Additionally, the new NSW policy is being developed as a companion document to the NSW Health First 2000 Days Framework. This framework provides an evidence-based platform for the NSW Health sector to support children and their families to lead healthy and fulfilling lives. It recognises the importance of the first 2000 days of a child’s life, from conception to age 5.
Maternity care and improved health outcomes
The review of the evidence has identified ten key principles or aspects of care which are important for the improvement of health outcomes for mothers, babies and families. These are:
- Women and families receive maternity care that is socially and culturally respectful.
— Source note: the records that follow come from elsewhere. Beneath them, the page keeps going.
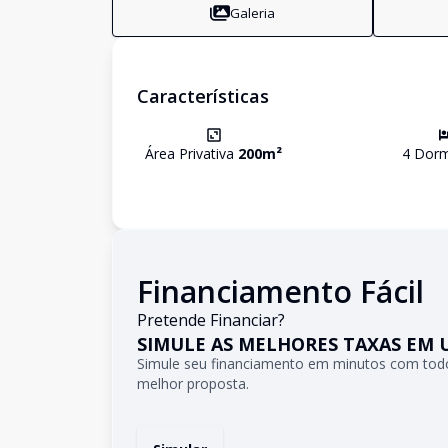
Galeria
Características
Área Privativa
200
m²
4
Dorm
Financiamento Fácil
Pretende Financiar?
SIMULE AS MELHORES TAXAS EM 
Simule seu financiamento em minutos com todo
melhor proposta.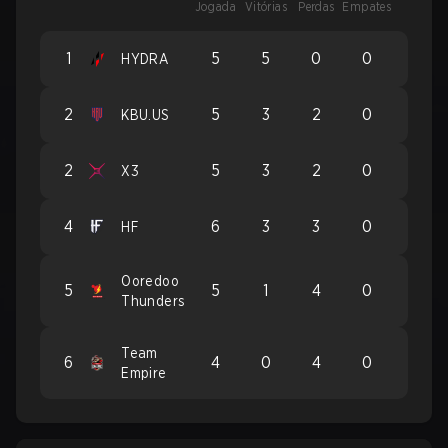
Jogada
Vitórias
Perdas
Empates
1
5
5
0
0
HYDRA
2
5
3
2
0
KBU.US
2
5
3
2
0
X3
4
6
3
3
0
HF
Ooredoo
5
5
1
4
0
Thunders
Team
6
4
0
4
0
Empire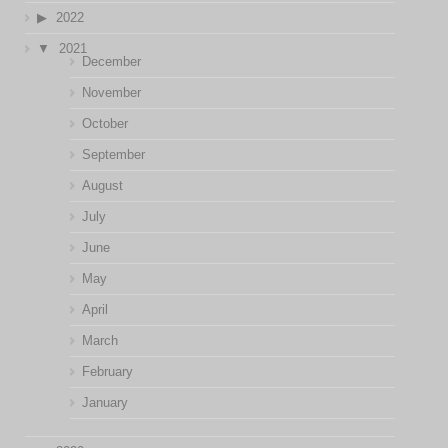
2022
2021
December
November
October
September
August
July
June
May
April
March
February
January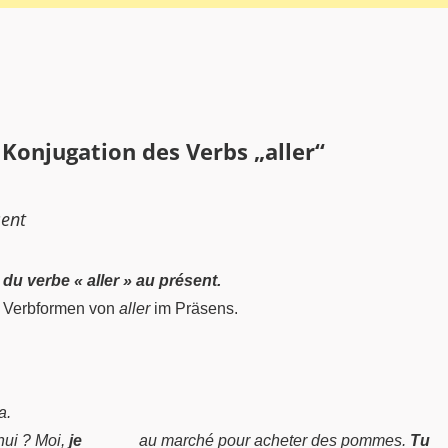
a
Konjugation des Verbs „aller“
sent
du verbe « aller » au présent.
en Verbformen von
aller
im Präsens.
a.
\underline{~\qquad~}
\
hui ? Moi,
je
au marché pour acheter des pommes.
Tu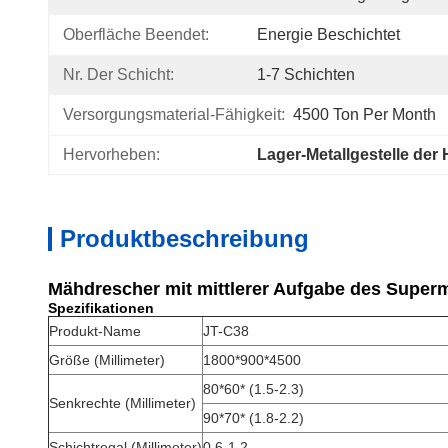
Oberfläche Beendet:
Energie Beschichtet
Nr. Der Schicht:
1-7 Schichten
Versorgungsmaterial-Fähigkeit:
4500 Ton Per Month
Hervorheben:
Lager-Metallgestelle der
Produktbeschreibung
Mähdrescher mit mittlerer Aufgabe des Superm
Spezifikationen
Produkt-Name
JT-C38
Größe (Millimeter)
1800*900*4500
80*60* (1.5-2.3)
Senkrechte (Millimeter)
90*70* (1.8-2.2)
Schichtregal (Millimeter)
0.6-1.2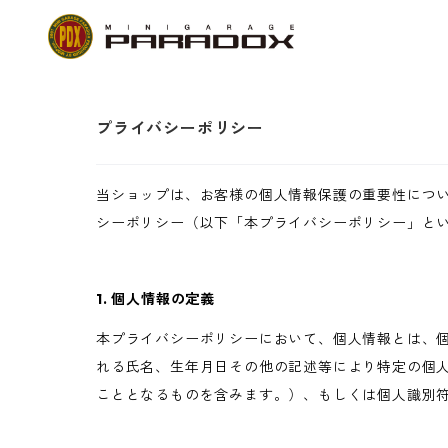
プライバシーポリシー
当ショップは、お客様の個人情報保護の重要性につ
シーポリシー（以下「本プライバシーポリシー」と
1. 個人情報の定義
本プライバシーポリシーにおいて、個人情報とは、個
れる氏名、生年月日その他の記述等により特定の個
こととなるものを含みます。）、もしくは個人識別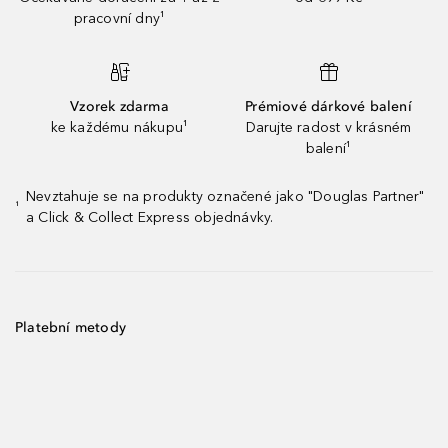
pracovní dny¹
Vzorek zdarma
Prémiové dárkové balení
ke každému nákupu¹
Darujte radost v krásném
balení¹
Nevztahuje se na produkty označené jako "Douglas Partner"
¹
a Click & Collect Express objednávky.
Platební metody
- Women’s views are actively used to improve their care and services.
- Women are offered appropriate choices in how their maternity care is provided.
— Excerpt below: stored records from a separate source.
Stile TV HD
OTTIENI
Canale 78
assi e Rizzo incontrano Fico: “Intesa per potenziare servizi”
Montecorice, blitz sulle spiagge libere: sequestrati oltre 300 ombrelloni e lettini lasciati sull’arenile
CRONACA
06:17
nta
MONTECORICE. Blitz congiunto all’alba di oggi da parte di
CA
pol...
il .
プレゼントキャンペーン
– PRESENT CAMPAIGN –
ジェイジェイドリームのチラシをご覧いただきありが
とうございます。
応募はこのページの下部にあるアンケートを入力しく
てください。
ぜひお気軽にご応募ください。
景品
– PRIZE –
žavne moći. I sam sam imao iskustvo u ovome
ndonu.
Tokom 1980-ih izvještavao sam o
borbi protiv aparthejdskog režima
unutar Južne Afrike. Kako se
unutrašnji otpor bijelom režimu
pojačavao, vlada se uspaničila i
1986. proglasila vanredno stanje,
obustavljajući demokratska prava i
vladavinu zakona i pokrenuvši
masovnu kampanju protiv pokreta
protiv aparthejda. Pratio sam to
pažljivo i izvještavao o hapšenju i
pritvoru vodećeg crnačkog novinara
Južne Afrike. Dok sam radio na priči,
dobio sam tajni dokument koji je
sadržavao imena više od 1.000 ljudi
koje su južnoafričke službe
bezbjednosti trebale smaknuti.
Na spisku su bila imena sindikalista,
- Care plans reflect the individual needs of women, babies and families.
- Different care options are clearly explained and women and their partners are actively involved in the decision-making about their care.
- Pregnant women are able to access care early and regularly.
- Women and families who have additional needs are referred to appropriate services.
- People are able to access the care and support they need to care for their baby and themselves after birth.
- People who are planning a pregnancy or are pregnant feel able to make fully informed decisions about all aspects of their care.
- Women are informed of the risks and implications of all aspects of their care during labour and birth, and receive safe, high-quality, evidence-based care that is appropriate to their individual needs and expectations.
The ten principles above, if enshrined in the new policy, will be an improvement on the preceding policy, Towards Normal Birth in NSW. The previous maternity care policy had a clinical focus to promote an increase in the proportion of natural vaginal births (considered “normal”); in other words, to decrease labour interventions such as induction, epidural, forceps or ventouse extraction, episiotomy and caesarean. This is problematic for many reasons but one important reason is that it focuses on a particular clinical approach or outcome, rather than the needs and safety of the individual. A policy based on this, by its very nature, creates pressure and propels both clinicians and expectant mothers towards one method of birth which may or may not be appropriate in her individual circumstances.
It is hoped that the new policy will represent a move away from this focus and instead turn its attention to promoting and providing maternal care that is driven by the individual needs and circumstances of the mother and her family, regardless of her social, economic, or cultural background.
*Centre for Epidemiology and Research, NSW Department of Health New South Wales Mothers and Babies, 2006, NSW Public Health Bulletin 2007.